Headlines: Nov. 29, 2022

· The Pulse
  • The city is expecting a small surplus of $67.8 million in its operating budget for 2021, according to its third-quarter financial update. The surplus is partly the result of job vacancies, as salaries represent about half the city's operating costs, as well as higher-than-expected transit revenue, which city manager Andre Corbould said points to the success of the city's transit safety plan. Coun. Tim Cartmell said the surplus reflects the city being careful in the face of COVID-19 pressures but cautioned against seeing it as "a bonanza of dollars that's going to save us." Mayor Amarjeet Sohi tweeted that he wants to invest the surplus in affordable housing, "bold climate action," and expanding the industrial tax base. Council's first budget meeting is scheduled for Nov. 30.
  • Sgt. Michael Elliott revealed he will step down as president of the Edmonton Police Association effective January 2023 and return to active-duty policing. The union will hold a byelection to identify a replacement for the single year remaining in his term. "It's been rewarding but stressful at the same time," Elliott said in a text to Postmedia. "I need a break. I have not ruled out running again down the road, but my mental health is more important at the moment." Elliott was elected president in 2017 and became known in recent years for defending certain controversial police actions and having public conflicts with some municipal politicians.
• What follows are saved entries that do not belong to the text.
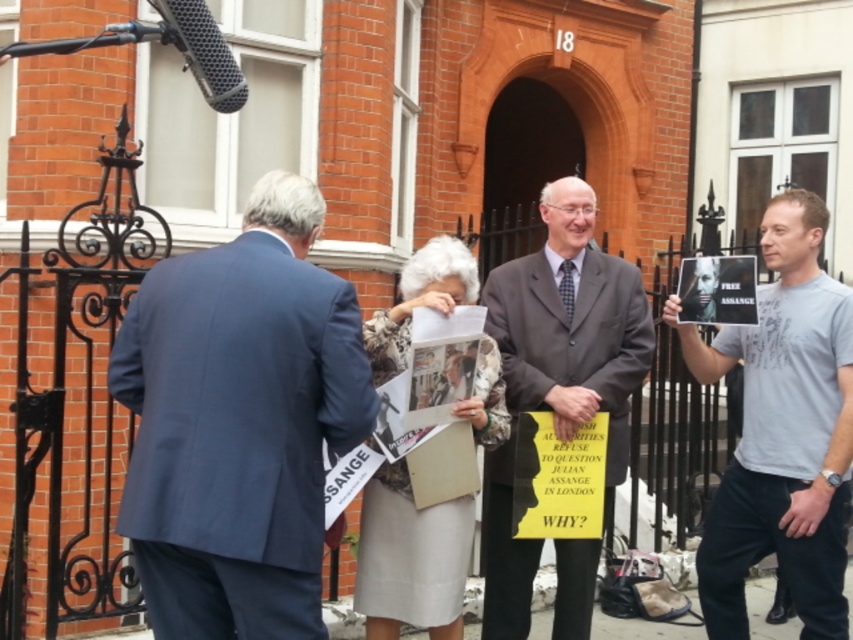 You are a photographer standing in front of the building and want to take a photo that includes both the dark blue suit at left and the dark gray suit at center. Which suit will appear larger in the photo?

The dark blue suit at left will appear larger in the photo because it is closer to the viewer than the dark gray suit at center.

You are a photographer standing in front of the building. You want to take a picture that includes both the dark blue suit at left and the dark gray suit at center. Which person should you focus on first to ensure both are in frame?

You should focus on the dark gray suit at center first because it is taller than the dark blue suit at left, so adjusting the camera angle to include the taller individual will naturally include the shorter one as well. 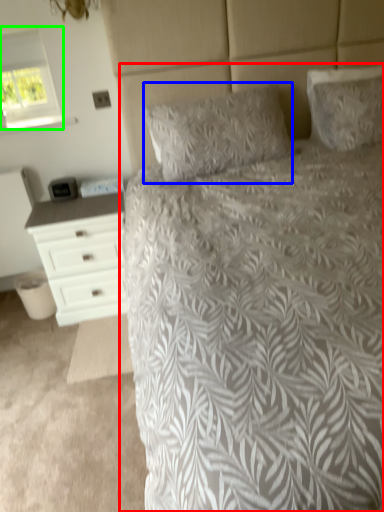 Question: Based on their relative distances, which object is nearer to bed (highlighted by a red box)? Choose from pillow (highlighted by a blue box) and window (highlighted by a green box).

Choices:
 (A) pillow
 (B) window

Answer: (A) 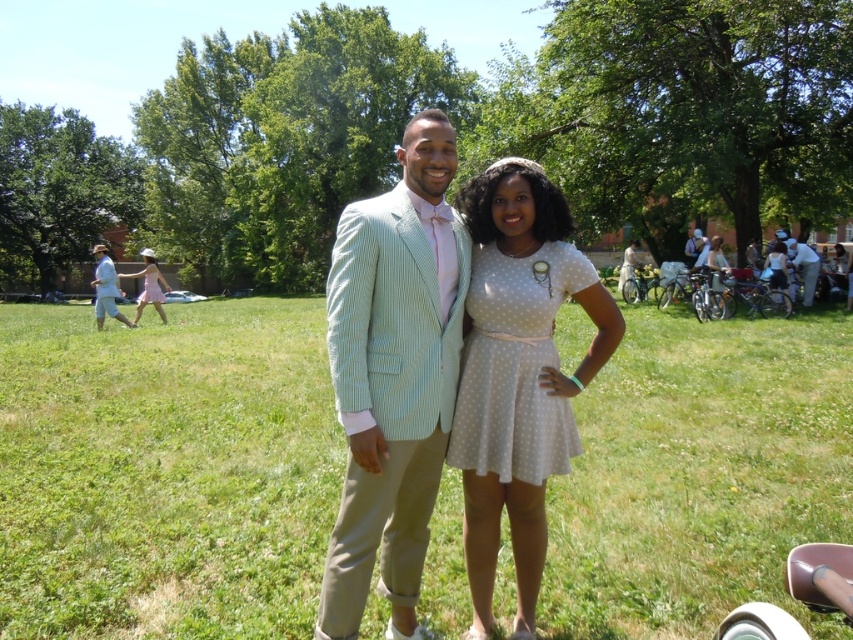 You are a photographer trying to capture a clear shot of both the white dotted dress at center and the white polka dot dress at center. Which dress is positioned further away from the camera?

The white polka dot dress at center is behind the white dotted dress at center, so it is further away from the camera.

You are standing at the point with coordinates point (715, 262) and want to walk towards the point with coordinates point (468, 556). Based on the scene, will you have an unobstructed path?

Yes, since point (468, 556) is in front of point (715, 262), there are no obstructions between them in the scene described. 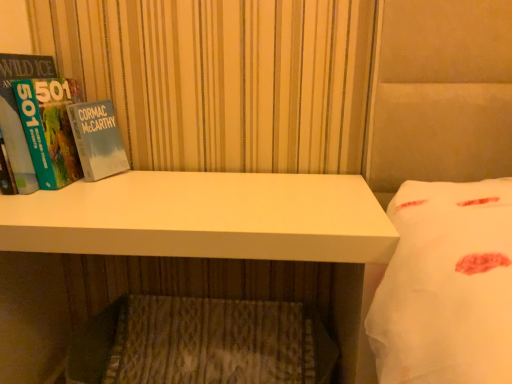 Question: Considering the relative sizes of wooden textured mattress at lower center and hardcover book at left in the image provided, is wooden textured mattress at lower center bigger than hardcover book at left?

Choices:
 (A) yes
 (B) no

Answer: (A)

Question: Is hardcover book at left a part of wooden textured mattress at lower center?

Choices:
 (A) yes
 (B) no

Answer: (B)

Question: Can you confirm if wooden textured mattress at lower center is thinner than hardcover book at left?

Choices:
 (A) yes
 (B) no

Answer: (B)

Question: From the image's perspective, is wooden textured mattress at lower center on hardcover book at left?

Choices:
 (A) yes
 (B) no

Answer: (B)

Question: Does wooden textured mattress at lower center have a greater width compared to hardcover book at left?

Choices:
 (A) no
 (B) yes

Answer: (B)

Question: Is wooden textured mattress at lower center turned away from hardcover book at left?

Choices:
 (A) yes
 (B) no

Answer: (B)

Question: Is white matte desk at center outside hardcover book at left?

Choices:
 (A) no
 (B) yes

Answer: (B)

Question: Considering the relative sizes of white matte desk at center and hardcover book at left in the image provided, is white matte desk at center bigger than hardcover book at left?

Choices:
 (A) yes
 (B) no

Answer: (A)

Question: Can you confirm if white matte desk at center is wider than hardcover book at left?

Choices:
 (A) yes
 (B) no

Answer: (A)

Question: Is hardcover book at left at the back of white matte desk at center?

Choices:
 (A) yes
 (B) no

Answer: (B)

Question: Is white matte desk at center positioned far away from hardcover book at left?

Choices:
 (A) no
 (B) yes

Answer: (A)

Question: Can you confirm if white matte desk at center is smaller than hardcover book at left?

Choices:
 (A) yes
 (B) no

Answer: (B)

Question: Could white matte desk at center be considered to be inside hardcover book at left?

Choices:
 (A) no
 (B) yes

Answer: (A) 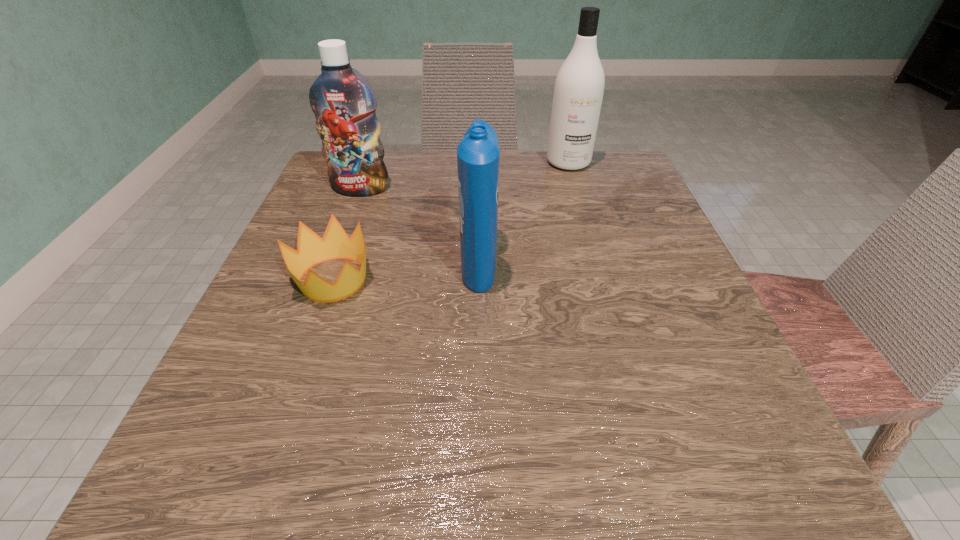 Where is `shampoo that can be found as the second closest to the second object from right to left`? The width and height of the screenshot is (960, 540). shampoo that can be found as the second closest to the second object from right to left is located at coordinates (579, 86).

Identify which shampoo is located as the nearest to the second nearest shampoo. Please provide its 2D coordinates. Your answer should be formatted as a tuple, i.e. [(x, y)], where the tuple contains the x and y coordinates of a point satisfying the conditions above.

[(478, 154)]

The image size is (960, 540). What are the coordinates of `free space in the image that satisfies the following two spatial constraints: 1. on the front label of the third nearest object; 2. on the left side of the crown` in the screenshot? It's located at (327, 279).

Locate an element on the screen. free space that satisfies the following two spatial constraints: 1. on the front label of the leftmost shampoo; 2. on the right side of the nearest shampoo is located at coordinates (333, 263).

Identify the location of free location that satisfies the following two spatial constraints: 1. on the front label of the second shampoo from right to left; 2. on the left side of the leftmost shampoo. Image resolution: width=960 pixels, height=540 pixels. (333, 263). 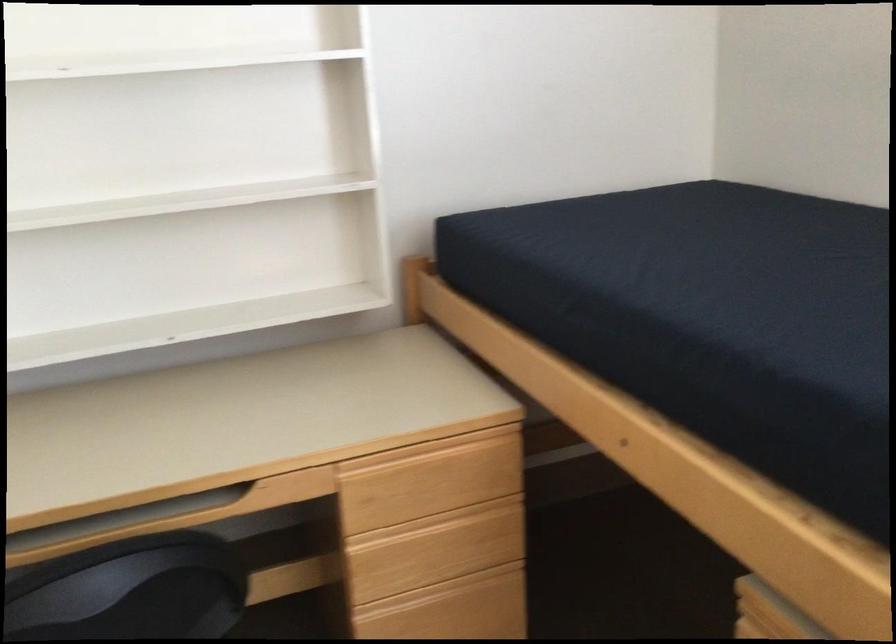 The images are taken continuously from a first-person perspective. In which direction is your viewpoint rotating?

The camera's rotation is toward right-down. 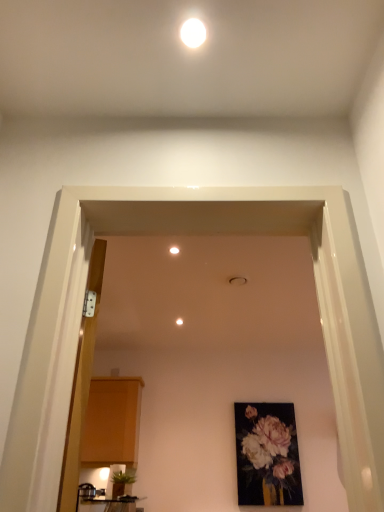 Question: From the image's perspective, relative to matte black table at lower left, is white matte ceiling light at center, which ranks as the second lighting in top-to-bottom order, above or below?

Choices:
 (A) below
 (B) above

Answer: (B)

Question: From a real-world perspective, is white matte ceiling light at center, the first lighting positioned from the left, physically located above or below matte black table at lower left?

Choices:
 (A) below
 (B) above

Answer: (B)

Question: Considering the real-world distances, which object is closest to the wooden door at left?

Choices:
 (A) white matte ceiling light at center, the 2th lighting positioned from the front
 (B) matte wood cabinet at left
 (C) matte floral painting at center
 (D) green leafy plant at lower left
 (E) white glossy light fixture at upper center, the second lighting from the back

Answer: (A)

Question: Which of these objects is positioned closest to the white glossy light fixture at upper center, the second lighting from the back?

Choices:
 (A) matte black table at lower left
 (B) green leafy plant at lower left
 (C) matte wood cabinet at left
 (D) wooden door at left
 (E) matte floral painting at center

Answer: (D) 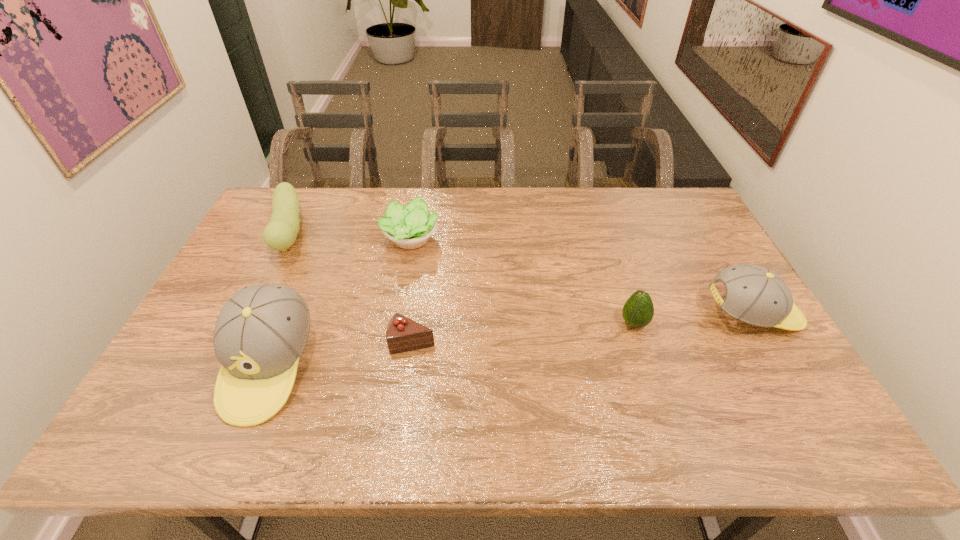 Where is `free spot located on the left of the lettuce`? free spot located on the left of the lettuce is located at coordinates (270, 240).

Image resolution: width=960 pixels, height=540 pixels. I want to click on free space located on the front of the avocado, so click(x=642, y=350).

Image resolution: width=960 pixels, height=540 pixels. What are the coordinates of `cucumber at the far edge` in the screenshot? It's located at (281, 232).

At what (x,y) coordinates should I click in order to perform the action: click on lettuce positioned at the far edge. Please return your answer as a coordinate pair (x, y). This screenshot has height=540, width=960. Looking at the image, I should click on (409, 227).

Find the location of a particular element. The height and width of the screenshot is (540, 960). object that is positioned at the near edge is located at coordinates (261, 332).

Locate an element on the screen. baseball cap at the left edge is located at coordinates (261, 332).

Locate an element on the screen. Image resolution: width=960 pixels, height=540 pixels. cucumber present at the left edge is located at coordinates (281, 232).

Find the location of a particular element. The width and height of the screenshot is (960, 540). object situated at the right edge is located at coordinates (755, 295).

Locate an element on the screen. The width and height of the screenshot is (960, 540). object at the far left corner is located at coordinates (281, 232).

This screenshot has height=540, width=960. In order to click on object that is at the near left corner in this screenshot , I will do `click(261, 332)`. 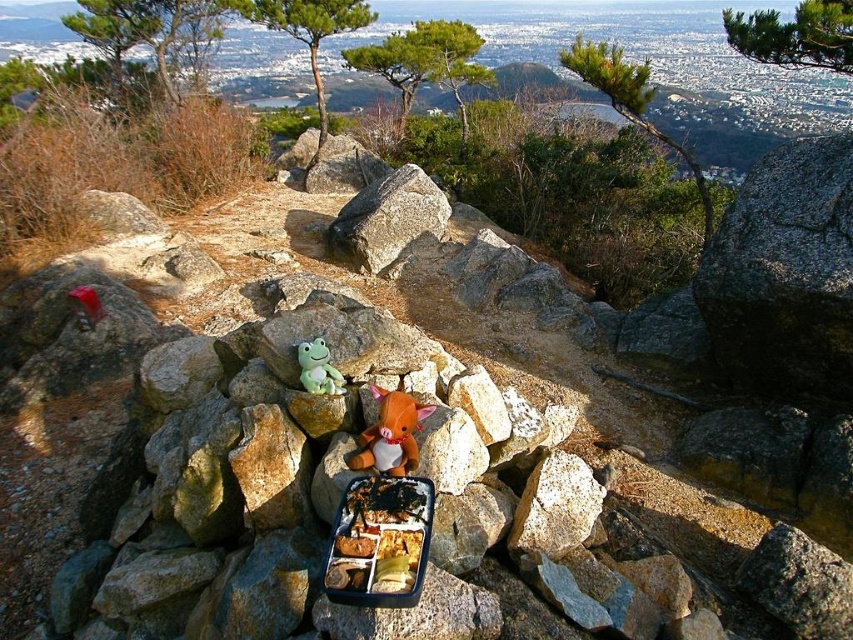 You are a delivery drone carrying a package that requires a landing zone at least 2 meters in diameter. You need to land between the gray granite rock at center and the green plush frog at center. Is this possible?

The gray granite rock at center is 1.95 meters away from the green plush frog at center, so the distance between them is less than 2 meters. Therefore, the landing zone between them is not large enough for the drone to land safely. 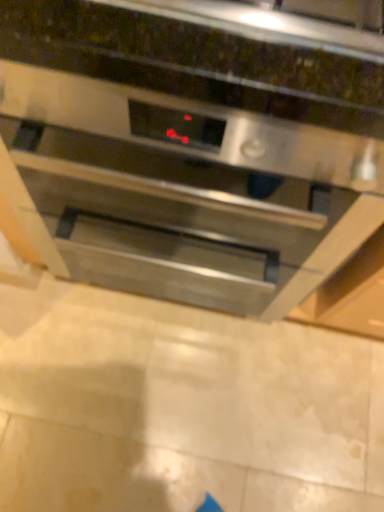 Identify the location of stainless steel oven at center. (192, 146).

This screenshot has height=512, width=384. Describe the element at coordinates (192, 146) in the screenshot. I see `stainless steel oven at center` at that location.

Find the location of a particular element. stainless steel oven at center is located at coordinates (192, 146). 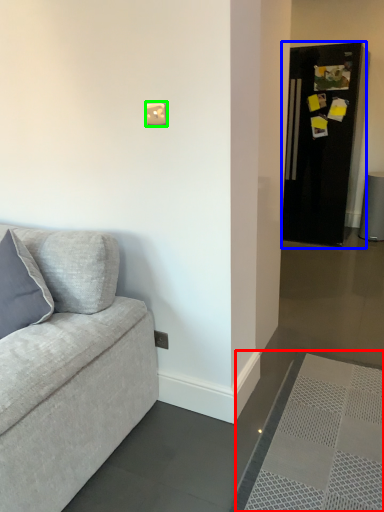 Question: Based on their relative distances, which object is nearer to doormat (highlighted by a red box)? Choose from fridge (highlighted by a blue box) and light switch (highlighted by a green box).

Choices:
 (A) fridge
 (B) light switch

Answer: (B) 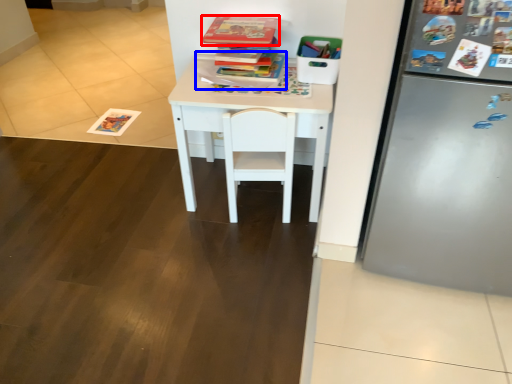 Question: Which object appears farthest to the camera in this image, book (highlighted by a red box) or book (highlighted by a blue box)?

Choices:
 (A) book
 (B) book

Answer: (B) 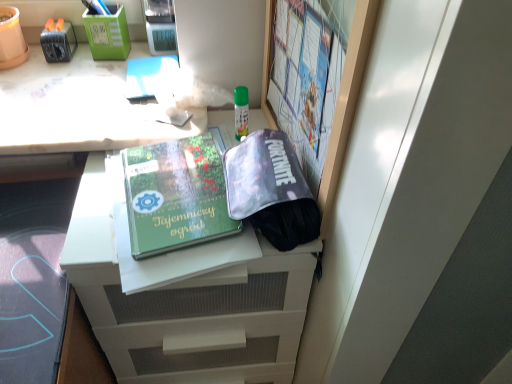 I want to click on vacant area that is in front of green plastic pen holder at upper left, which is counted as the second stationery, starting from the left, so click(84, 87). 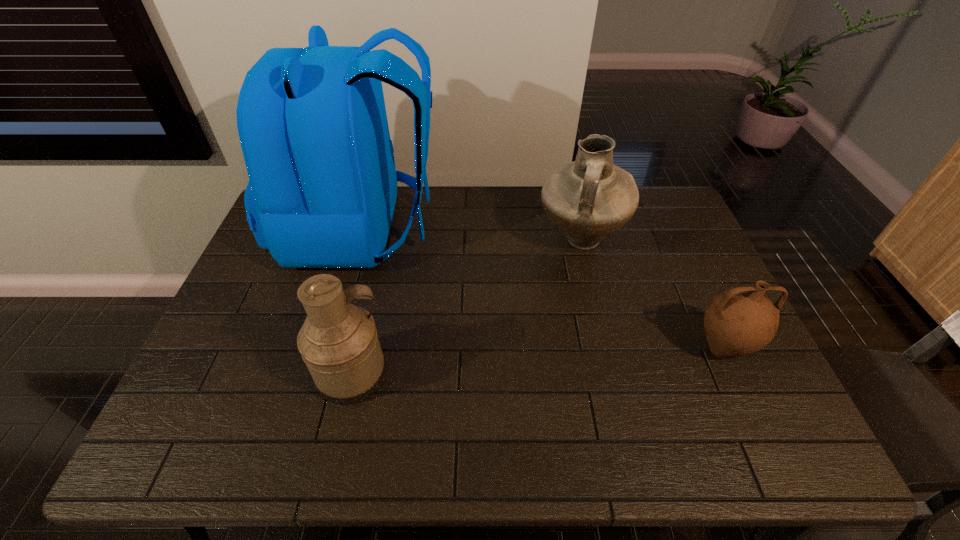 Identify which pitcher is the second nearest to the shortest pitcher. Please provide its 2D coordinates. Your answer should be formatted as a tuple, i.e. [(x, y)], where the tuple contains the x and y coordinates of a point satisfying the conditions above.

[(338, 342)]

In order to click on pitcher object that ranks as the closest to the second pitcher from right to left in this screenshot , I will do `click(739, 321)`.

I want to click on vacant region that satisfies the following two spatial constraints: 1. on the back of the backpack; 2. on the right side of the leftmost pitcher, so click(321, 374).

At what (x,y) coordinates should I click in order to perform the action: click on vacant space that satisfies the following two spatial constraints: 1. on the back of the leftmost pitcher; 2. on the left side of the backpack. Please return your answer as a coordinate pair (x, y). Image resolution: width=960 pixels, height=540 pixels. Looking at the image, I should click on (321, 374).

I want to click on free spot that satisfies the following two spatial constraints: 1. on the back of the leftmost pitcher; 2. on the left side of the tallest object, so click(x=321, y=374).

What are the coordinates of `vacant space that satisfies the following two spatial constraints: 1. on the back of the backpack; 2. on the right side of the shortest pitcher` in the screenshot? It's located at (328, 349).

Identify the location of vacant space that satisfies the following two spatial constraints: 1. on the back of the rightmost object; 2. on the left side of the tallest object. (328, 349).

Locate an element on the screen. The image size is (960, 540). free location that satisfies the following two spatial constraints: 1. on the back of the backpack; 2. on the left side of the rightmost pitcher is located at coordinates click(328, 349). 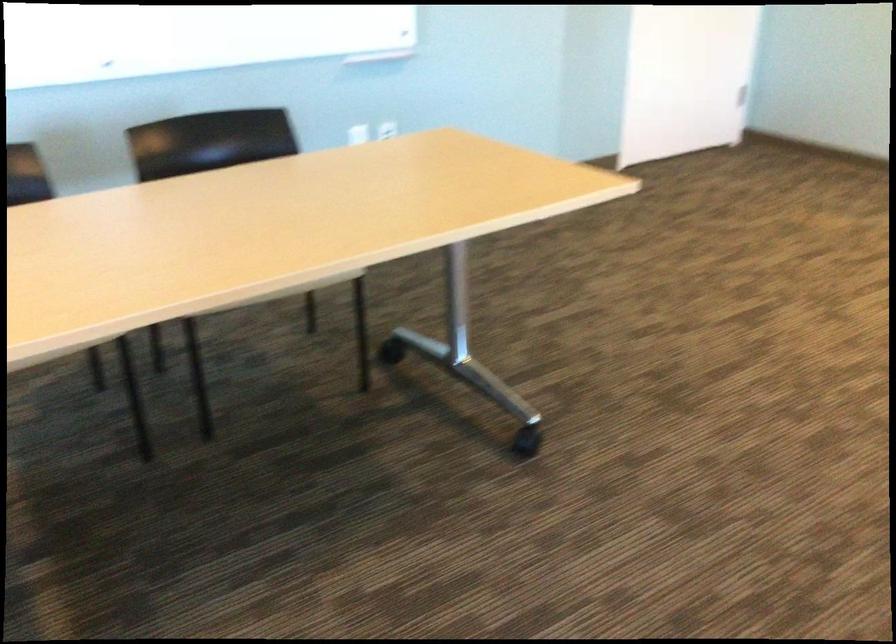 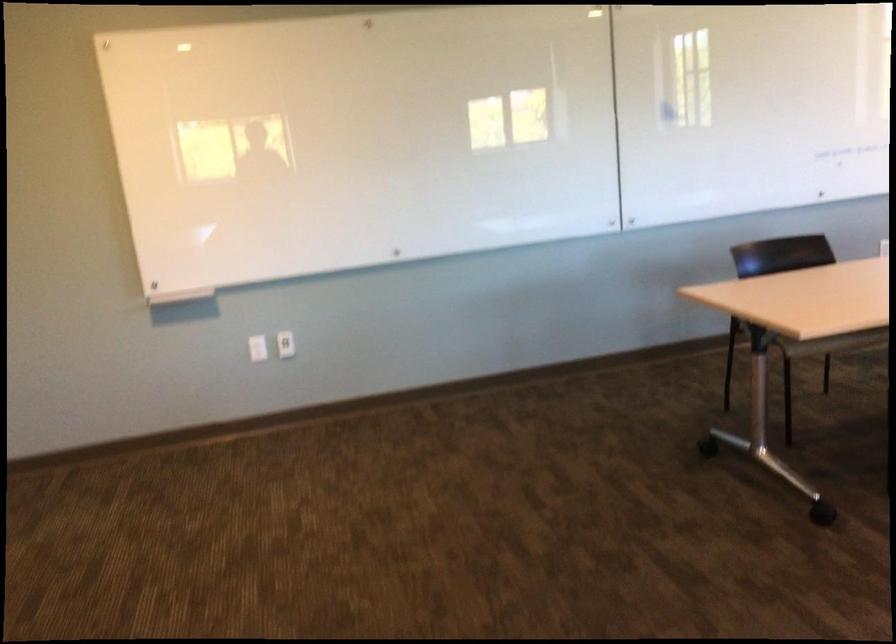 Question: Based on the continuous images, in which direction is the camera rotating? Reply with the corresponding letter.

Choices:
 (A) Left
 (B) Right
 (C) Up
 (D) Down

Answer: (B) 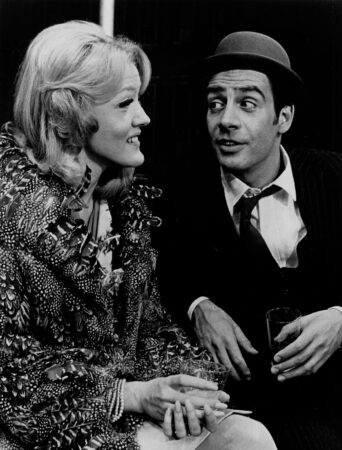 You are a GUI agent. You are given a task and a screenshot of the screen. Output one action in this format:
    pyautogui.click(x=<x>, y=<y>)
    Task: Click on the glass
    The image size is (342, 450).
    Given the screenshot: What is the action you would take?
    pyautogui.click(x=274, y=324), pyautogui.click(x=220, y=375)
  • Alberta will experience a sharp drop in temperatures over the coming days, with most of the province expected to hit -20°C or colder on Nov. 30. The seasonal average for this time of year is between 0°C and -3°C. Environment Canada expects the cold snap to be long and wide-ranging, with most of the country experiencing frigid weather by December. The sudden drop comes at the end of one of the warmest falls recorded in Western Canada, with Edmonton recording its hottest ever August and October.
  • Experts are concerned about the low flu vaccine uptake in Alberta, which raises the risk for children and seniors. Only around 20.5% of all Albertans have received their annual flu shot. Just 12.7% of children between the age of six months and four years have received the shot and 57% of seniors have been vaccinated, while the target for both groups is 80%. Currently, Albertans aged 19 and younger account for nearly one-third of flu-related ICU admissions. "Influenza now is driving our ICU stays and hospitalizations in terms of respiratory viruses," said Dr. Cora Constantinescu at the Alberta Children's Hospital. Dr. Samir Sinha, a geriatrician in Toronto, said it's "only a matter of weeks before what's happening with children is going to be happening with their parents, and then it's going to be happening with their grandparents." Two children in Alberta have died from the flu since the start of the season.
  • The province announced it will re-index Assured Income for the Severely Handicapped (AISH), Income Support, the Alberta Seniors Benefit, and the Alberta Child and Family Benefit effective Jan. 1, 2023. The social benefit programs will see their rates rise by 6% to match inflation. Recipients of AISH and Income Support can expect to see an increase in their January payments, which will go out Dec. 22, recipients of the Alberta Seniors Benefit will see the change reflected on their January cheques, and recipients of the Alberta Child and Family Benefit will see the increase in their first quarterly payment in February 2023.
  • The Alberta legislature will reconvene on Nov. 29 beginning with Lt.-Gov. Salma Lakhani's speech from the throne. Premier Danielle Smith said the session will "set a new course for Alberta." In a release, the province said Albertans should expect "a slate of legislation geared to addressing the inflation crisis and standing up for Alberta's interests." The public can livestream the session starting at 3pm.
  • 630 CHED Santas Anonymous, a charity that collects Christmas gifts for Edmonton families, said it is seeing an "unprecedented" demand as the holidays draw closer. Toy donations can be dropped off at a variety of locations and monetary donations can be made on the Santas Anonymous website. The charity is also looking for volunteers to prepare gifts and deliver them during the Dec. 17-18 weekend. Edmontonians in need can apply for toys before Dec. 5.
  • Brinks, an American private security company, drew the alarm of Edmonton man Andrew Kopp, who said the company leaked the private information of around 100 customers, which Kopp was able to access through a menu on the company's home security system online portal. Kopp reported the incident multiple times, waited months, and asked for the matter to be escalated, but the company did not follow up. Brinks told CBC's Go Public that the data leak was an "isolated issue" but did not say how many Canadian customers were affected. Kopp reported Brinks to the Office of the Information and Privacy Commissioner in Alberta, which told CBC it will remind the company of "their obligation to report to our office and notify affected individuals."